With Tony shining a light on the importance of softer skills, we wanted to talk to him about the ones he believes are particularly important in a cyber security career. First up was curiosity.
“Cyber security doesn’t exist in a vacuum. You’re securing cloud, you’re securing IoT. So you’ve got to be curious and want to understand how these things actually work before you can think about making it safe. You’ve got to be open to embracing new things.”
In cyber security you’re dealing with ever-evolving threats, dangers and solutions. It makes sense, therefore, that another key soft skill for a cyber security professional is passion for the craft.
“Some people want to be able to ramp up on one thing and get really good at that one thing for a number of years. That is not an option in cyber security which is changing day to day. It’s constant learning but it’s fun. You need to be the kind of person who naturally gravitates towards wanting to learn new things, seeking out online resources and learning from the experience of other professionals.”
Security is now being discussed at every level, from server rooms to the board room. Increasingly, cyber security professionals are required to think big and consider how the dangers and required solutions impact wider business goals.
“We all love talking about technology, that’s what we talk about around the watercooler. But you’ve also got to understand that there’s a bigger picture at play. You’ve got to look at it holistically. It’s about people, it’s about the business. And if you can’t relate what you’re doing hands-on-keyboard to how it’s helping the business, or how it’s interacting with people, then you aren’t connecting those dots which really do need to be connected.”
For Tony, the biggest shift he’s seeing now is in the mindset of many of the businesses he’s talking with. Instead of focusing so much time and energy on securing a physical space, more time is being spent on securing the users and the information.

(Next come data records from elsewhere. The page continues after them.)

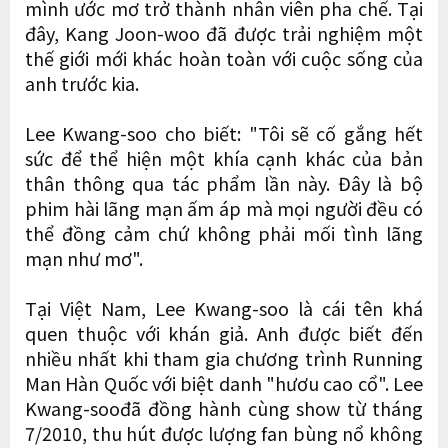
mình ước mơ trở thành nhân viên pha chế. Tại
đây, Kang Joon-woo đã được trải nghiệm một
thế giới mới khác hoàn toàn với cuộc sống của
anh trước kia.
Lee Kwang-soo cho biết: "Tôi sẽ cố gắng hết
sức để thể hiện một khía cạnh khác của bản
thân thông qua tác phẩm lần này. Đây là bộ
phim hài lãng mạn ấm áp mà mọi người đều có
thể đồng cảm chứ không phải mối tình lãng
mạn như mơ".
Tại Việt Nam, Lee Kwang-soo là cái tên khá
quen thuộc với khán giả. Anh được biết đến
nhiều nhất khi tham gia chương trình Running
Man Hàn Quốc với biệt danh "hươu cao cổ". Lee
Kwang-soođã đồng hành cùng show từ tháng
7/2010, thu hút được lượng fan bùng nổ không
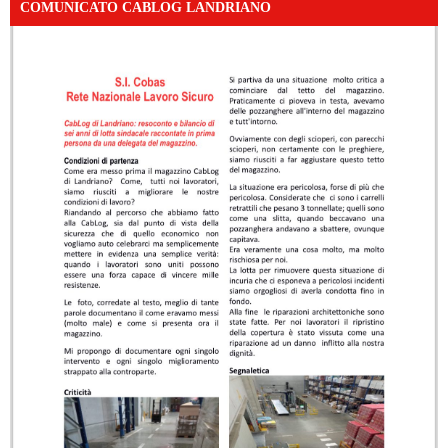
COMUNICATO CABLOG LANDRIANO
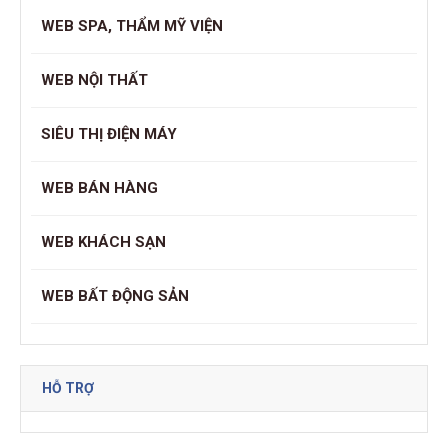
WEB SPA, THẨM MỸ VIỆN
WEB NỘI THẤT
SIÊU THỊ ĐIỆN MÁY
WEB BÁN HÀNG
WEB KHÁCH SẠN
WEB BẤT ĐỘNG SẢN
HỖ TRỢ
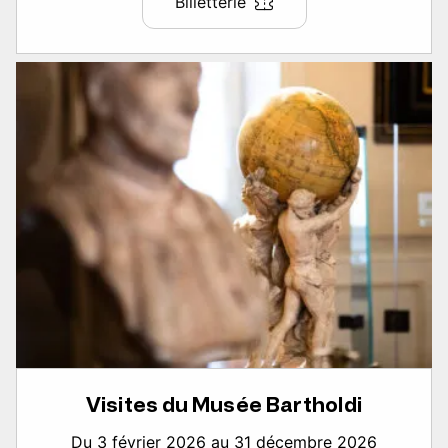
Billetterie
Visites du Musée Bartholdi
Du 3 février 2026 au 31 décembre 2026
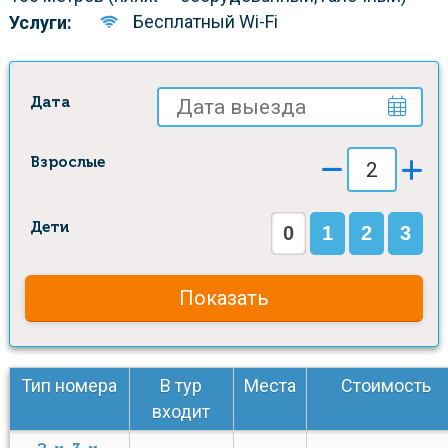
Бесплатный Wi-Fi
Услуги:
Дата
Взрослые
Дети
0
1
2
3
Показать
Тип номера
В тур
Места
Стоимость
входит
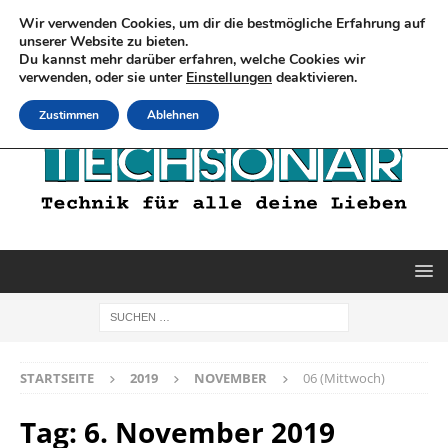
Wir verwenden Cookies, um dir die bestmögliche Erfahrung auf
unserer Website zu bieten.
Du kannst mehr darüber erfahren, welche Cookies wir
verwenden, oder sie unter
Einstellungen
deaktivieren.
Zustimmen
Ablehnen
STARTSEITE
2019
NOVEMBER
06 (Mittwoch)
Tag:
6. November 2019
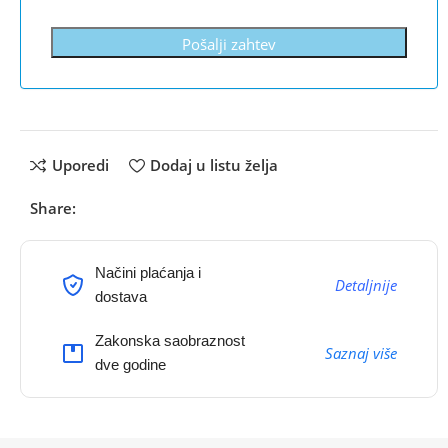
Pošalji zahtev
Uporedi
Dodaj u listu želja
Share:
Načini plaćanja i
Detaljnije
dostava
Zakonska saobraznost
Saznaj više
dve godine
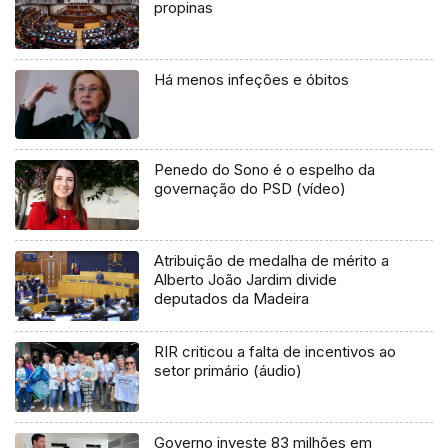
propinas
Há menos infeções e óbitos
Penedo do Sono é o espelho da
governação do PSD (vídeo)
Atribuição de medalha de mérito a
Alberto João Jardim divide
deputados da Madeira
RIR criticou a falta de incentivos ao
setor primário (áudio)
Governo investe 83 milhões em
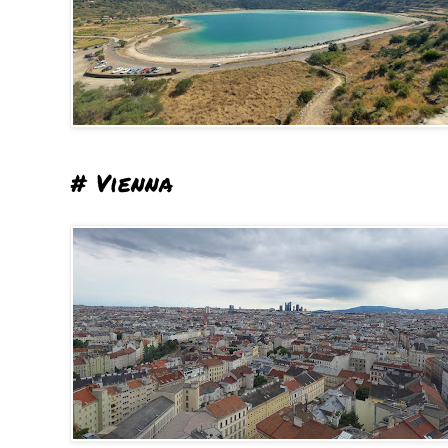
# Vienna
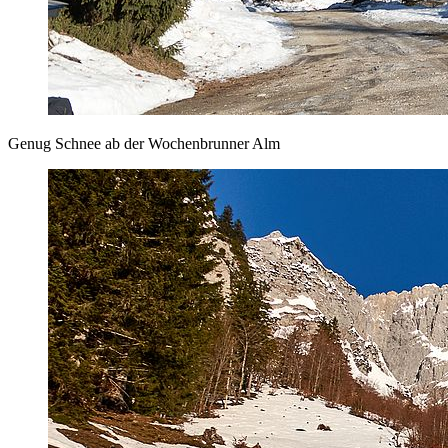
Genug Schnee ab der Wochenbrunner Alm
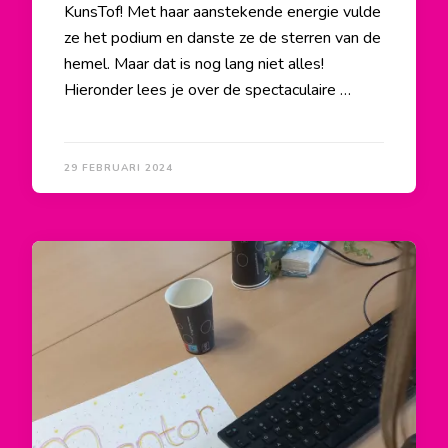
KunsTof! Met haar aanstekende energie vulde
ze het podium en danste ze de sterren van de
hemel. Maar dat is nog lang niet alles!
Hieronder lees je over de spectaculaire …
29 FEBRUARI 2024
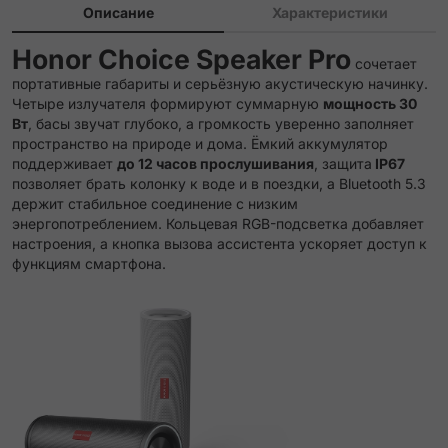
Описание
Характеристики
Honor Choice Speaker Pro
сочетает
портативные габариты и серьёзную акустическую начинку.
Четыре излучателя формируют суммарную
мощность 30
Вт
, басы звучат глубоко, а громкость уверенно заполняет
пространство на природе и дома. Ёмкий аккумулятор
поддерживает
до 12 часов прослушивания
, защита
IP67
позволяет брать колонку к воде и в поездки, а Bluetooth 5.3
держит стабильное соединение с низким
энергопотреблением. Кольцевая RGB-подсветка добавляет
настроения, а кнопка вызова ассистента ускоряет доступ к
функциям смартфона.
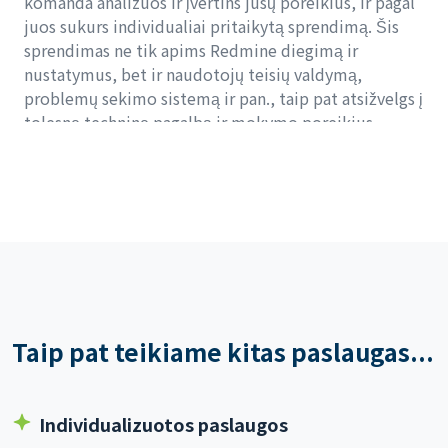
komanda analizuos ir įvertins jūsų poreikius, ir pagal
juos sukurs individualiai pritaikytą sprendimą. Šis
sprendimas ne tik apims Redmine diegimą ir
nustatymus, bet ir naudotojų teisių valdymą,
problemų sekimo sistemą ir pan., taip pat atsižvelgs į
tolesnę techninę pagalbą ir mokymo poreikius.
Taip pat teikiame kitas paslaugas...
Individualizuotos paslaugos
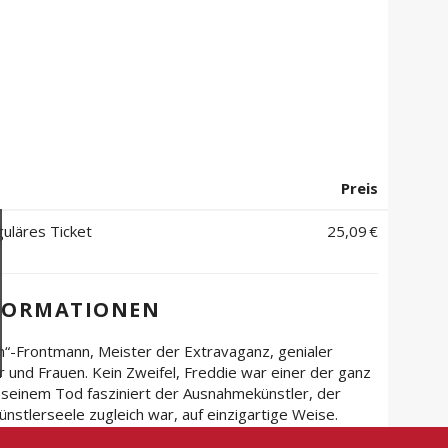
Preis
guläres Ticket
25,09 €
FORMATIONEN
“-Frontmann, Meister der Extravaganz, genialer
 und Frauen. Kein Zweifel, Freddie war einer der ganz
 seinem Tod fasziniert der Ausnahmekünstler, der
nstlerseele zugleich war, auf einzigartige Weise.
nger Artur Molin und Musiker Michael Lohmann einen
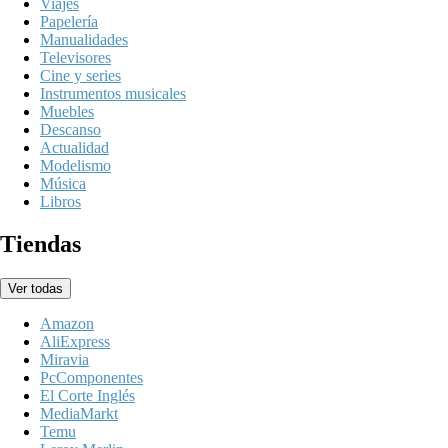
Viajes
Papelería
Manualidades
Televisores
Cine y series
Instrumentos musicales
Muebles
Descanso
Actualidad
Modelismo
Música
Libros
Tiendas
Ver todas
Amazon
AliExpress
Miravia
PcComponentes
El Corte Inglés
MediaMarkt
Temu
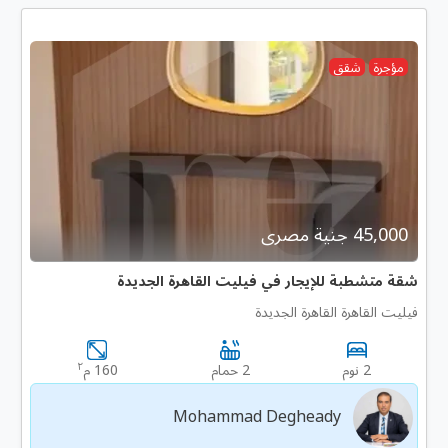
مؤجرة
شقق
45,000 جنية مصرى
شقة متشطبة للإيجار في فيليت القاهرة الجديدة
فيليت القاهرة القاهرة الجديدة
٢
2 نوم
2 حمام
160 م
Mohammad Degheady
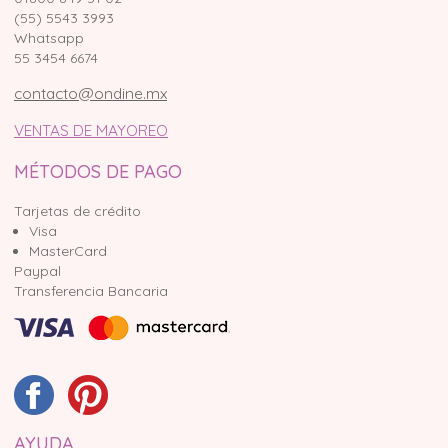
(55) 5543 3993
Whatsapp
55 3454 6674
contacto@ondine.mx
VENTAS DE MAYOREO
MÉTODOS DE PAGO
Tarjetas de crédito
Visa
MasterCard
Paypal
Transferencia Bancaria
AYUDA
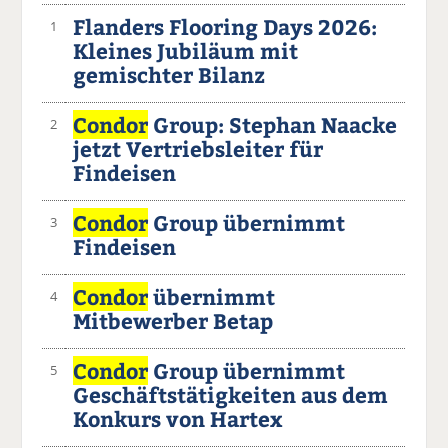
Flanders Flooring Days 2026:
1
Kleines Jubiläum mit
gemischter Bilanz
Condor
Group: Stephan Naacke
2
jetzt Vertriebsleiter für
Findeisen
Condor
Group übernimmt
3
Findeisen
Condor
übernimmt
4
Mitbewerber Betap
Condor
Group übernimmt
5
Geschäftstätigkeiten aus dem
Konkurs von Hartex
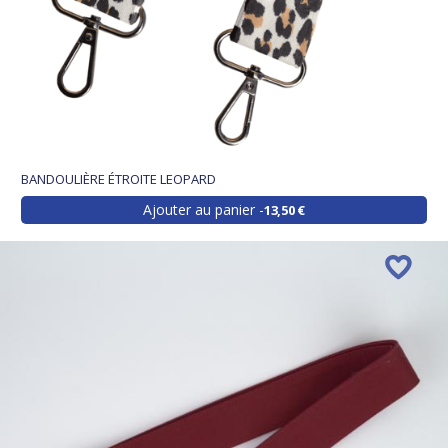
BANDOULIÈRE ÉTROITE LEOPARD
Ajouter au panier
13,50 €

“Those users can be using different devices in different places The information can be anywhere. It can be at rest, it can be in motion, and trying to focus on that will really help us because, even before COVID-19, you could be working from a coffee shop on the other side of the world, or an airport lounge, a hotel, whatever. And you’ve got to be looking at the data. If you can embed security into the document or the spreadsheet you’re working on, for example, it doesn’t matter where that goes after it’s been created. You can follow it, you can make sure that it’s being compliant with the policies that you’re setting forth. And I think that’s really where we need to be going. There’s a lot that’s being done in that area, and there are some companies that are really taking it to the next level, and they’ve got it all sorted out. But for a lot of us, it’s a perspective shift first.”